### [Material provided]
▼

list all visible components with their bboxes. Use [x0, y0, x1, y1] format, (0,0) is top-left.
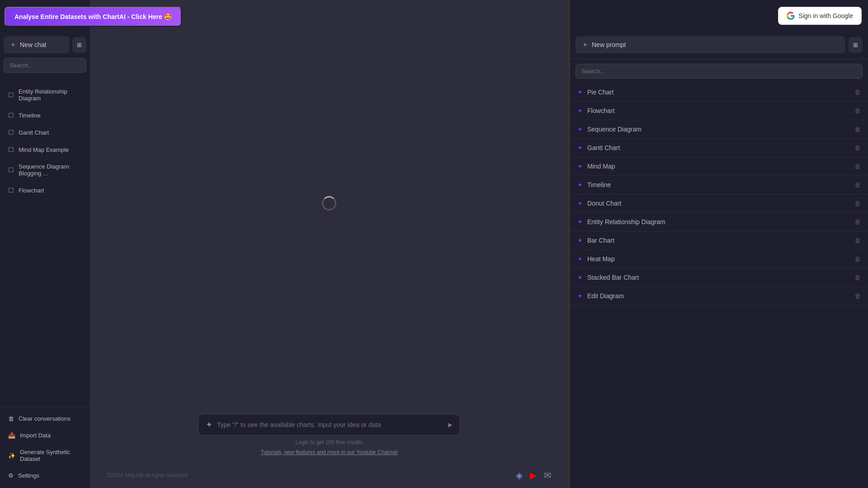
prompt-icon: ✦: [577, 107, 583, 114]
prompt-icon: ✦: [577, 181, 583, 188]
discord-icon[interactable]: ◈: [516, 470, 523, 481]
prompt-list: ✦ Pie Chart 🗑 ✦ Flowchart 🗑 ✦ Sequence D…: [570, 83, 868, 488]
delete-icon[interactable]: 🗑: [854, 200, 861, 207]
delete-icon[interactable]: 🗑: [854, 292, 861, 300]
nav-item-icon: ☐: [8, 187, 14, 194]
prompt-icon: ✦: [577, 200, 583, 207]
bottom-item-label: Generate Synthetic Dataset: [20, 449, 82, 462]
prompt-label: Pie Chart: [587, 89, 850, 96]
sidebar-item-timeline[interactable]: ☐ Timeline: [4, 107, 86, 123]
prompt-label: Flowchart: [587, 107, 850, 114]
delete-icon[interactable]: 🗑: [854, 274, 861, 281]
prompt-item-heat-map[interactable]: ✦ Heat Map 🗑: [570, 250, 868, 268]
prompt-item-flowchart[interactable]: ✦ Flowchart 🗑: [570, 102, 868, 120]
nav-item-icon: ☐: [8, 91, 14, 99]
banner-text: Analyse Entire Datasets with ChartAI - C…: [14, 13, 172, 20]
sidebar-toggle-button[interactable]: ⊞: [72, 37, 86, 53]
prompt-label: Sequence Diagram: [587, 126, 850, 133]
footer-row: ©2024 AHILAB all rights reserved ◈ ▶ ✉: [90, 463, 568, 488]
prompt-icon: ✦: [577, 144, 583, 151]
send-button[interactable]: ➤: [447, 421, 453, 429]
delete-icon[interactable]: 🗑: [854, 181, 861, 188]
prompt-item-edit-diagram[interactable]: ✦ Edit Diagram 🗑: [570, 287, 868, 305]
prompt-icon: ✦: [577, 237, 583, 244]
delete-icon[interactable]: 🗑: [854, 163, 861, 170]
prompt-label: Timeline: [587, 181, 850, 188]
delete-icon[interactable]: 🗑: [854, 255, 861, 263]
prompt-item-entity-relationship-diagram[interactable]: ✦ Entity Relationship Diagram 🗑: [570, 213, 868, 231]
prompt-item-sequence-diagram[interactable]: ✦ Sequence Diagram 🗑: [570, 120, 868, 139]
sidebar-bottom: 🗑 Clear conversations 📥 Import Data ✨ Ge…: [0, 407, 90, 488]
bottom-item-import-data[interactable]: 📥 Import Data: [4, 427, 86, 443]
sidebar-item-sequence-diagram-blogging[interactable]: ☐ Sequence Diagram: Blogging ...: [4, 159, 86, 181]
banner-button[interactable]: Analyse Entire Datasets with ChartAI - C…: [5, 7, 182, 27]
chat-input-container: ✦ ➤: [198, 414, 460, 436]
bottom-item-icon: ⚙: [8, 472, 14, 479]
bottom-item-generate-synthetic-dataset[interactable]: ✨ Generate Synthetic Dataset: [4, 444, 86, 467]
delete-icon[interactable]: 🗑: [854, 89, 861, 96]
nav-item-label: Timeline: [19, 112, 41, 119]
prompt-icon: ✦: [577, 126, 583, 133]
prompt-label: Entity Relationship Diagram: [587, 218, 850, 225]
nav-item-icon: ☐: [8, 146, 14, 153]
prompt-icon: ✦: [577, 163, 583, 170]
delete-icon[interactable]: 🗑: [854, 237, 861, 244]
sidebar-icon: ⊞: [77, 42, 82, 48]
delete-icon[interactable]: 🗑: [854, 107, 861, 114]
prompt-item-donut-chart[interactable]: ✦ Donut Chart 🗑: [570, 194, 868, 213]
signin-button[interactable]: Sign in with Google: [778, 7, 862, 25]
prompt-item-pie-chart[interactable]: ✦ Pie Chart 🗑: [570, 83, 868, 102]
mail-icon[interactable]: ✉: [544, 470, 552, 481]
new-prompt-label: New prompt: [592, 41, 626, 48]
chat-input-icon: ✦: [206, 420, 212, 430]
plus-icon-right: ＋: [582, 41, 588, 49]
bottom-item-icon: 🗑: [8, 415, 14, 422]
google-icon: [787, 12, 795, 20]
delete-icon[interactable]: 🗑: [854, 144, 861, 151]
delete-icon[interactable]: 🗑: [854, 218, 861, 225]
chat-input[interactable]: [217, 421, 442, 428]
prompt-item-stacked-bar-chart[interactable]: ✦ Stacked Bar Chart 🗑: [570, 268, 868, 287]
prompt-icon: ✦: [577, 218, 583, 225]
prompt-label: Gantt Chart: [587, 144, 850, 151]
sidebar-item-entity-relationship-diagram[interactable]: ☐ Entity Relationship Diagram: [4, 84, 86, 106]
bottom-item-clear-conversations[interactable]: 🗑 Clear conversations: [4, 411, 86, 427]
nav-item-label: Entity Relationship Diagram: [19, 88, 82, 102]
left-sidebar: ＋ New chat ⊞ ☐ Entity Relationship Diagr…: [0, 0, 90, 488]
new-chat-button[interactable]: ＋ New chat: [4, 36, 70, 53]
bottom-item-settings[interactable]: ⚙ Settings: [4, 468, 86, 483]
bottom-item-icon: 📥: [8, 432, 15, 439]
youtube-icon[interactable]: ▶: [530, 470, 537, 481]
right-panel-toggle-button[interactable]: ⊞: [849, 37, 863, 53]
sidebar-search-input[interactable]: [4, 58, 86, 73]
delete-icon[interactable]: 🗑: [854, 126, 861, 133]
main-content: ✦ ➤ Login to get 100 free credits Tutori…: [90, 0, 568, 488]
sidebar-item-mind-map-example[interactable]: ☐ Mind Map Example: [4, 141, 86, 158]
login-text: Login to get 100 free credits: [296, 439, 363, 446]
prompt-label: Bar Chart: [587, 237, 850, 244]
sidebar-nav: ☐ Entity Relationship Diagram ☐ Timeline…: [0, 84, 90, 407]
prompt-item-mind-map[interactable]: ✦ Mind Map 🗑: [570, 157, 868, 176]
sidebar-item-gantt-chart[interactable]: ☐ Gantt Chart: [4, 124, 86, 141]
prompt-icon: ✦: [577, 89, 583, 96]
prompt-item-gantt-chart[interactable]: ✦ Gantt Chart 🗑: [570, 139, 868, 157]
signin-label: Sign in with Google: [798, 12, 853, 19]
right-panel-search-input[interactable]: [576, 64, 863, 79]
prompt-label: Mind Map: [587, 163, 850, 170]
new-prompt-button[interactable]: ＋ New prompt: [576, 36, 845, 53]
sidebar-item-flowchart[interactable]: ☐ Flowchart: [4, 182, 86, 198]
bottom-item-label: Clear conversations: [19, 415, 71, 422]
prompt-item-bar-chart[interactable]: ✦ Bar Chart 🗑: [570, 231, 868, 250]
social-icons: ◈ ▶ ✉: [509, 466, 559, 484]
prompt-item-timeline[interactable]: ✦ Timeline 🗑: [570, 176, 868, 194]
youtube-link[interactable]: Tutorials, new features and more in our …: [260, 449, 397, 455]
plus-icon: ＋: [10, 41, 16, 49]
send-icon: ➤: [447, 421, 453, 429]
nav-item-label: Sequence Diagram: Blogging ...: [19, 163, 82, 177]
new-chat-label: New chat: [20, 41, 46, 48]
right-panel: ＋ New prompt ⊞ ✦ Pie Chart 🗑 ✦ Flowchart…: [570, 0, 868, 488]
nav-item-label: Flowchart: [19, 187, 44, 194]
new-chat-row: ＋ New chat ⊞: [4, 36, 86, 53]
prompt-label: Heat Map: [587, 255, 850, 263]
nav-item-label: Mind Map Example: [19, 146, 69, 153]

▲

Output every entry exactly. Pictures stay out.

### [Written solution]
list all visible components with their bboxes. Use [x0, y0, x1, y1] format, (0,0) is top-left.
prompt-icon: ✦: [577, 107, 583, 114]
prompt-icon: ✦: [577, 181, 583, 188]
discord-icon[interactable]: ◈: [516, 470, 523, 481]
prompt-list: ✦ Pie Chart 🗑 ✦ Flowchart 🗑 ✦ Sequence D…: [570, 83, 868, 488]
delete-icon[interactable]: 🗑: [854, 200, 861, 207]
delete-icon[interactable]: 🗑: [854, 292, 861, 300]
nav-item-icon: ☐: [8, 187, 14, 194]
prompt-icon: ✦: [577, 200, 583, 207]
bottom-item-label: Generate Synthetic Dataset: [20, 449, 82, 462]
prompt-label: Pie Chart: [587, 89, 850, 96]
sidebar-item-timeline[interactable]: ☐ Timeline: [4, 107, 86, 123]
prompt-label: Flowchart: [587, 107, 850, 114]
delete-icon[interactable]: 🗑: [854, 274, 861, 281]
prompt-item-heat-map[interactable]: ✦ Heat Map 🗑: [570, 250, 868, 268]
prompt-item-flowchart[interactable]: ✦ Flowchart 🗑: [570, 102, 868, 120]
nav-item-icon: ☐: [8, 91, 14, 99]
banner-text: Analyse Entire Datasets with ChartAI - C…: [14, 13, 172, 20]
sidebar-toggle-button[interactable]: ⊞: [72, 37, 86, 53]
prompt-label: Sequence Diagram: [587, 126, 850, 133]
footer-row: ©2024 AHILAB all rights reserved ◈ ▶ ✉: [90, 463, 568, 488]
prompt-icon: ✦: [577, 144, 583, 151]
send-button[interactable]: ➤: [447, 421, 453, 429]
delete-icon[interactable]: 🗑: [854, 181, 861, 188]
prompt-item-edit-diagram[interactable]: ✦ Edit Diagram 🗑: [570, 287, 868, 305]
prompt-icon: ✦: [577, 237, 583, 244]
delete-icon[interactable]: 🗑: [854, 163, 861, 170]
prompt-label: Timeline: [587, 181, 850, 188]
delete-icon[interactable]: 🗑: [854, 255, 861, 263]
prompt-item-entity-relationship-diagram[interactable]: ✦ Entity Relationship Diagram 🗑: [570, 213, 868, 231]
prompt-item-sequence-diagram[interactable]: ✦ Sequence Diagram 🗑: [570, 120, 868, 139]
sidebar-bottom: 🗑 Clear conversations 📥 Import Data ✨ Ge…: [0, 407, 90, 488]
bottom-item-import-data[interactable]: 📥 Import Data: [4, 427, 86, 443]
sidebar-item-sequence-diagram-blogging[interactable]: ☐ Sequence Diagram: Blogging ...: [4, 159, 86, 181]
banner-button[interactable]: Analyse Entire Datasets with ChartAI - C…: [5, 7, 182, 27]
chat-input-container: ✦ ➤: [198, 414, 460, 436]
bottom-item-icon: ⚙: [8, 472, 14, 479]
bottom-item-generate-synthetic-dataset[interactable]: ✨ Generate Synthetic Dataset: [4, 444, 86, 467]
delete-icon[interactable]: 🗑: [854, 89, 861, 96]
nav-item-label: Timeline: [19, 112, 41, 119]
prompt-icon: ✦: [577, 126, 583, 133]
prompt-label: Entity Relationship Diagram: [587, 218, 850, 225]
nav-item-icon: ☐: [8, 146, 14, 153]
prompt-icon: ✦: [577, 163, 583, 170]
delete-icon[interactable]: 🗑: [854, 237, 861, 244]
sidebar-icon: ⊞: [77, 42, 82, 48]
delete-icon[interactable]: 🗑: [854, 107, 861, 114]
prompt-item-donut-chart[interactable]: ✦ Donut Chart 🗑: [570, 194, 868, 213]
signin-button[interactable]: Sign in with Google: [778, 7, 862, 25]
prompt-item-pie-chart[interactable]: ✦ Pie Chart 🗑: [570, 83, 868, 102]
mail-icon[interactable]: ✉: [544, 470, 552, 481]
new-prompt-label: New prompt: [592, 41, 626, 48]
chat-input-icon: ✦: [206, 420, 212, 430]
plus-icon-right: ＋: [582, 41, 588, 49]
bottom-item-icon: 🗑: [8, 415, 14, 422]
google-icon: [787, 12, 795, 20]
delete-icon[interactable]: 🗑: [854, 144, 861, 151]
delete-icon[interactable]: 🗑: [854, 218, 861, 225]
chat-input[interactable]: [217, 421, 442, 428]
prompt-item-stacked-bar-chart[interactable]: ✦ Stacked Bar Chart 🗑: [570, 268, 868, 287]
prompt-icon: ✦: [577, 218, 583, 225]
prompt-label: Gantt Chart: [587, 144, 850, 151]
sidebar-item-entity-relationship-diagram[interactable]: ☐ Entity Relationship Diagram: [4, 84, 86, 106]
bottom-item-clear-conversations[interactable]: 🗑 Clear conversations: [4, 411, 86, 427]
nav-item-label: Entity Relationship Diagram: [19, 88, 82, 102]
left-sidebar: ＋ New chat ⊞ ☐ Entity Relationship Diagr…: [0, 0, 90, 488]
new-chat-button[interactable]: ＋ New chat: [4, 36, 70, 53]
bottom-item-settings[interactable]: ⚙ Settings: [4, 468, 86, 483]
bottom-item-icon: 📥: [8, 432, 15, 439]
youtube-icon[interactable]: ▶: [530, 470, 537, 481]
right-panel-toggle-button[interactable]: ⊞: [849, 37, 863, 53]
sidebar-search-input[interactable]: [4, 58, 86, 73]
delete-icon[interactable]: 🗑: [854, 126, 861, 133]
main-content: ✦ ➤ Login to get 100 free credits Tutori…: [90, 0, 568, 488]
sidebar-item-mind-map-example[interactable]: ☐ Mind Map Example: [4, 141, 86, 158]
login-text: Login to get 100 free credits: [296, 439, 363, 446]
prompt-label: Bar Chart: [587, 237, 850, 244]
sidebar-nav: ☐ Entity Relationship Diagram ☐ Timeline…: [0, 84, 90, 407]
prompt-item-mind-map[interactable]: ✦ Mind Map 🗑: [570, 157, 868, 176]
sidebar-item-gantt-chart[interactable]: ☐ Gantt Chart: [4, 124, 86, 141]
prompt-icon: ✦: [577, 89, 583, 96]
prompt-item-gantt-chart[interactable]: ✦ Gantt Chart 🗑: [570, 139, 868, 157]
signin-label: Sign in with Google: [798, 12, 853, 19]
right-panel-search-input[interactable]: [576, 64, 863, 79]
prompt-label: Mind Map: [587, 163, 850, 170]
new-prompt-button[interactable]: ＋ New prompt: [576, 36, 845, 53]
sidebar-item-flowchart[interactable]: ☐ Flowchart: [4, 182, 86, 198]
bottom-item-label: Clear conversations: [19, 415, 71, 422]
prompt-item-bar-chart[interactable]: ✦ Bar Chart 🗑: [570, 231, 868, 250]
social-icons: ◈ ▶ ✉: [509, 466, 559, 484]
prompt-item-timeline[interactable]: ✦ Timeline 🗑: [570, 176, 868, 194]
youtube-link[interactable]: Tutorials, new features and more in our …: [260, 449, 397, 455]
plus-icon: ＋: [10, 41, 16, 49]
send-icon: ➤: [447, 421, 453, 429]
nav-item-label: Sequence Diagram: Blogging ...: [19, 163, 82, 177]
new-chat-label: New chat: [20, 41, 46, 48]
right-panel: ＋ New prompt ⊞ ✦ Pie Chart 🗑 ✦ Flowchart…: [570, 0, 868, 488]
nav-item-label: Flowchart: [19, 187, 44, 194]
new-chat-row: ＋ New chat ⊞: [4, 36, 86, 53]
prompt-label: Heat Map: [587, 255, 850, 263]
nav-item-label: Mind Map Example: [19, 146, 69, 153]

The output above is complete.